I have a pyspark data frame which looks like the sample below, ignoring the column called name, it is what I need to create out of columns side 1 and side 2. The issue is that the name needs to be the same regardless of whether side 1 contains A and side 2 B or side 1 B and side 2 A; the final result needs to be A/B so simply concating the two columns does not work because the names would look different A/B - B/A. I need to do a groupby further down the line using the name column which is why I need the names to be reflected correctly. Could someone please point me to a way I can use to do this.
df = pd.DataFrame({"column1":['Value1','Value2','Value3','Value4','Value5','Value6','Value7','Value8','Value9','Value10','Value11','Value12','Value13','Value14','Value 15','Value16'],\
"column2":['Value1','Value2','Value3','Value4','Value5','Value6','Value7','Value8','Value9','Value10','Value11','Value12','Value13','Value14','Value 15','Value16'],\
"column3":['Value1','Value2','Value3','Value4','Value5','Value6','Value7','Value8','Value9','Value10','Value11','Value12','Value13','Value14','Value 15','Value16'],\
"column4":['Value1','Value2','Value3','Value4','Value5','Value6','Value7','Value8','Value9','Value10','Value11','Value12','Value13','Value14','Value 15','Value16'],\
"side1":['A','B','A','K','C','G','F','F','M','N','S','K','K','N','RE','RA'],\
"side2":['B','A','B','M','H','H','Y','Y','N','M','F','N','N','K','RA','RE']})

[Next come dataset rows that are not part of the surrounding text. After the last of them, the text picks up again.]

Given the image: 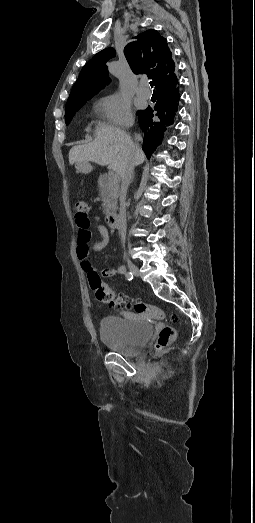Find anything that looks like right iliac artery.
<instances>
[{"label":"right iliac artery","instance_id":"1","mask_svg":"<svg viewBox=\"0 0 255 523\" xmlns=\"http://www.w3.org/2000/svg\"><path fill=\"white\" fill-rule=\"evenodd\" d=\"M125 276H126V279H127V280H132V279H133V273H132V272H128V273H126Z\"/></svg>","mask_w":255,"mask_h":523}]
</instances>
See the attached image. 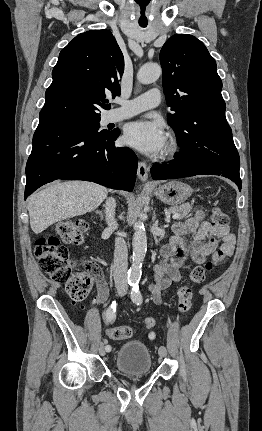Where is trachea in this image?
<instances>
[{
    "label": "trachea",
    "instance_id": "1",
    "mask_svg": "<svg viewBox=\"0 0 262 431\" xmlns=\"http://www.w3.org/2000/svg\"><path fill=\"white\" fill-rule=\"evenodd\" d=\"M138 6H139V11L141 14H145L146 8L149 5V0H136ZM145 27V26H143Z\"/></svg>",
    "mask_w": 262,
    "mask_h": 431
}]
</instances>
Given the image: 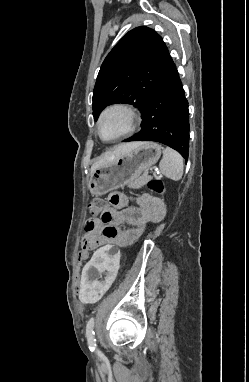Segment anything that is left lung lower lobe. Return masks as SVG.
Listing matches in <instances>:
<instances>
[{"mask_svg": "<svg viewBox=\"0 0 249 382\" xmlns=\"http://www.w3.org/2000/svg\"><path fill=\"white\" fill-rule=\"evenodd\" d=\"M142 119L141 131L125 141L160 142L188 159V102L174 63L160 82Z\"/></svg>", "mask_w": 249, "mask_h": 382, "instance_id": "left-lung-lower-lobe-1", "label": "left lung lower lobe"}]
</instances>
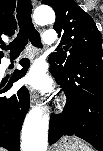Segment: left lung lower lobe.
Masks as SVG:
<instances>
[{
	"label": "left lung lower lobe",
	"instance_id": "left-lung-lower-lobe-1",
	"mask_svg": "<svg viewBox=\"0 0 103 151\" xmlns=\"http://www.w3.org/2000/svg\"><path fill=\"white\" fill-rule=\"evenodd\" d=\"M67 102L61 114H52L49 143L76 135L103 151V55L82 58L68 72L50 68Z\"/></svg>",
	"mask_w": 103,
	"mask_h": 151
}]
</instances>
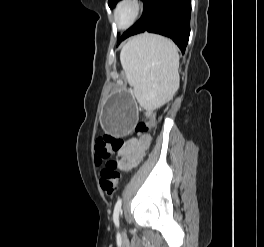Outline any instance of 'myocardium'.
Returning a JSON list of instances; mask_svg holds the SVG:
<instances>
[{
  "instance_id": "1",
  "label": "myocardium",
  "mask_w": 264,
  "mask_h": 247,
  "mask_svg": "<svg viewBox=\"0 0 264 247\" xmlns=\"http://www.w3.org/2000/svg\"><path fill=\"white\" fill-rule=\"evenodd\" d=\"M129 12V17L125 22L120 21V15L123 11ZM143 11L141 0H120L113 10V22L119 29L131 27L140 18Z\"/></svg>"
}]
</instances>
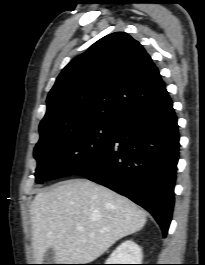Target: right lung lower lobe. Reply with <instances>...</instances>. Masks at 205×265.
Returning a JSON list of instances; mask_svg holds the SVG:
<instances>
[{
  "mask_svg": "<svg viewBox=\"0 0 205 265\" xmlns=\"http://www.w3.org/2000/svg\"><path fill=\"white\" fill-rule=\"evenodd\" d=\"M178 156L177 117L165 91L147 108L119 121L111 142L76 174L145 208L165 237L174 205Z\"/></svg>",
  "mask_w": 205,
  "mask_h": 265,
  "instance_id": "98d812e1",
  "label": "right lung lower lobe"
}]
</instances>
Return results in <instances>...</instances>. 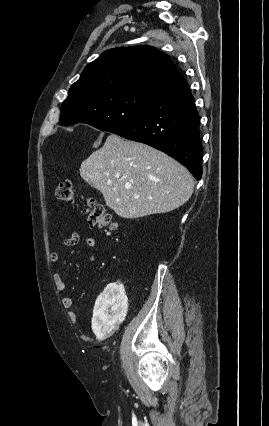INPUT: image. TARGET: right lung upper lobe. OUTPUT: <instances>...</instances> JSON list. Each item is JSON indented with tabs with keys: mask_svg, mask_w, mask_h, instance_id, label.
<instances>
[{
	"mask_svg": "<svg viewBox=\"0 0 269 426\" xmlns=\"http://www.w3.org/2000/svg\"><path fill=\"white\" fill-rule=\"evenodd\" d=\"M183 79L170 58L156 48L139 45L114 48L88 64L69 95L79 93L85 98L106 92L141 89L159 92Z\"/></svg>",
	"mask_w": 269,
	"mask_h": 426,
	"instance_id": "1",
	"label": "right lung upper lobe"
}]
</instances>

mySchema = StructType([StructField("column 1", StringType(), True), \
StructField("column 2", StringType(), True), StructField("column 3", StringType(), True), \
StructField("column 4", StringType(), True), StructField("side 1", StringType(), True), \
StructField("side 2", StringType(), True)])
df = spark.createDataFrame(df,schema=mySchema)
You can use sort_array
to alphabetically order the combination of side 1
and side 2
and then concatenate them.
from pyspark.sql.functions import *
df.withColumn("name", concat_ws("/", sort_array(array("side 1", "side 2")))).show()
+--------+--------+--------+--------+------+------+-----+
|column 1|column 2|column 3|column 4|side 1|side 2| name|
+--------+--------+--------+--------+------+------+-----+
| Value 1| Value 1| Value 1| Value 1| A| B| A/B|
| Value 2| Value 2| Value 2| Value 2| B| A| A/B|
| Value 3| Value 3| Value 3| Value 3| A| B| A/B|
| Value 4| Value 4| Value 4| Value 4| K| M| K/M|
| Value 5| Value 5| Value 5| Value 5| C| H| C/H|
| Value 6| Value 6| Value 6| Value 6| G| H| G/H|
| Value 7| Value 7| Value 7| Value 7| F| Y| F/Y|
| Value 8| Value 8| Value 8| Value 8| F| Y| F/Y|
| Value 9| Value 9| Value 9| Value 9| M| N| M/N|
|Value 10|Value 10|Value 10|Value 10| N| M| M/N|
|Value 11|Value 11|Value 11|Value 11| S| F| F/S|
|Value 12|Value 12|Value 12|Value 12| K| N| K/N|
|Value 13|Value 13|Value 13|Value 13| K| N| K/N|
|Value 14|Value 14|Value 14|Value 14| N| K| K/N|
|Value 15|Value 15|Value 15|Value 15| RE| RA|RA/RE|
|Value 16|Value 16|Value 16|Value 16| RA| RE|RA/RE|
+--------+--------+--------+--------+------+------+-----+